Easy Caramel Popcorn Recipe
User Reviews
5
Easy Caramel Popcorn Recipe
Description
The recipe begins by popping high-quality corn kernels in vegetable oil, ensuring even coating and allowing steam to escape for crispiness. The homemade caramel consists of brown sugar, corn syrup, salted butter, and vanilla extract, boiled and then mixed with baking soda to create a bubbling foam that lightens the texture. Pouring this caramel over warm popcorn and baking the mixture at a low temperature thoroughly coats the popcorn, resulting in a crisp finish once cooled.
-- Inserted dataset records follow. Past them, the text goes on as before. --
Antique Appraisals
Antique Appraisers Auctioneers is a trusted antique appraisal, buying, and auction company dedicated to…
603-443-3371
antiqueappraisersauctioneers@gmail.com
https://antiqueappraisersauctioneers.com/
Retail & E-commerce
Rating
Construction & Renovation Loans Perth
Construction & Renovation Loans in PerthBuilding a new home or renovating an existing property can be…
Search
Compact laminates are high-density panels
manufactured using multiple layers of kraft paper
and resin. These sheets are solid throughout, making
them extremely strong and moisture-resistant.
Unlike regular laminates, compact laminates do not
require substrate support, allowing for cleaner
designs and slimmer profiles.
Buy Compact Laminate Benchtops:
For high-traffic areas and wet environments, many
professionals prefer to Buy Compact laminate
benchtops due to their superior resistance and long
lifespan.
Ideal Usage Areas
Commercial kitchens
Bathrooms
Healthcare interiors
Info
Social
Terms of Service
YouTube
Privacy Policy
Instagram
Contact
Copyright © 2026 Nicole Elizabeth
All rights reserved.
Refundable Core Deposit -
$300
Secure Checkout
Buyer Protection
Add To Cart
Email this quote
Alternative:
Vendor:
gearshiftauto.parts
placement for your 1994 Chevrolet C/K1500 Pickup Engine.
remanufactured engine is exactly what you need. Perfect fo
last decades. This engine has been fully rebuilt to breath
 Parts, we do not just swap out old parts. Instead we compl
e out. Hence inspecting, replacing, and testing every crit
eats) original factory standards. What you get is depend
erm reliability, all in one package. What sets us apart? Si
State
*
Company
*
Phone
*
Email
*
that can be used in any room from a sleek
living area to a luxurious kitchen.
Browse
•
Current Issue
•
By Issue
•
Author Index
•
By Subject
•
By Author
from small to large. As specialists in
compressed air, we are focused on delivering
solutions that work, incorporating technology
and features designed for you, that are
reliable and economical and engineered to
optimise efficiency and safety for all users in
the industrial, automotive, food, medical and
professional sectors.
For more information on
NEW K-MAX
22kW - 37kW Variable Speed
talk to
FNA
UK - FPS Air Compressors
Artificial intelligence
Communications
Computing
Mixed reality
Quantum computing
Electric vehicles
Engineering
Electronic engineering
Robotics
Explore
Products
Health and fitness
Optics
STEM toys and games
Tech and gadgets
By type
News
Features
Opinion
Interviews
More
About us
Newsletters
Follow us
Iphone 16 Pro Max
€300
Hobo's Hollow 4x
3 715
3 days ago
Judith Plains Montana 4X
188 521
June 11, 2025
This popcorn is suitable for snacking during movies or parties. The caramel coating provides a sweet, chewy texture that balances the lightness of the popped corn. For best results, avoid overfilling the baking pan to allow each kernel to crisp evenly.
If doubling the recipe, prepare the popcorn in batches to maintain crispness and avoid overcrowding during baking.
Ingredients
- 5 TB vegetable oil
- 1 cup corn kernels un-popped, good quality
- 1 ½ cup brown sugar
- ½ cup corn syrup I use half light, half dark
- 1 tsp table salt
- 1 cup butter salted
- ½ tsp baking soda
- 1 tsp vanilla extract pure
Instructions
- Prepare: Preheat oven to 250F, with rack on lower position.
- Pop Corn Kernels: In a very large heavy pot, add 5 TB oil and 3 corn kernels. Heat on medium-high with lid on and start to listen. Once the first kernel pops, carefully add the 1 cup corn kernels. Shake pan to coat kernels with oil. Place lid slightly ajar to allow steam to escape during popping. Shake pot occasionally during popping. Once the popping slows to 2-3 seconds in between, immediately remove from heat and transfer popped corn into a large roasting pan.
- Warm: Place roaster in oven to keep popcorn warm.
- Create Caramel: In a heavy saucepan, add brown sugar, corn syrup, salt, and butter. Bring to boil over medium heat, stirring. Boil 5 minutes, stirring/scraping constantly. Remove from heat and gently add the baking soda and vanilla. Mixture will turn foamy as you stir. Stir until mixture is thickened.
- Coat and Bake: Pour mixture over warm popcorn and stir to coat as much as you can, with popcorn in an even layer. Bake 1 hour, stirring every 15 minutes to coat.
- Cool: Transfer caramel corn to a lined baking sheet to cool. Separate the pieces as much as you can and let cool completely. Serve upon cooling or keep in airtight container.
Notes
- When making double batches, prepare caramel popcorn in separate batches to ensure crisp coating.
- Avoid overfilling the roasting pan to help popcorn crisp evenly during baking.
- After cooling, store in an airtight container to maintain crunchiness.
Nutrition Information
Show DetailsNutrition Facts
Serving: 12Serving
Amount Per Serving
Calories 331 kcal
% Daily Value*
| Calories | 331kcal | 17% |
| Carbohydrates | 37.7g | 13% |
| Protein | 0.6g | 1% |
| Fat | 21.2g | 33% |
| Saturated Fat | 14.4g | 72% |
| Trans Fat | 0.6g | 30% |
| Cholesterol | 40.7mg | 14% |
| Sodium | 385.5mg | 16% |
| Fiber | 0.2g | 1% |
| Sugar | 36g | 72% |
* Percent Daily Values are based on a 2,000 calorie diet.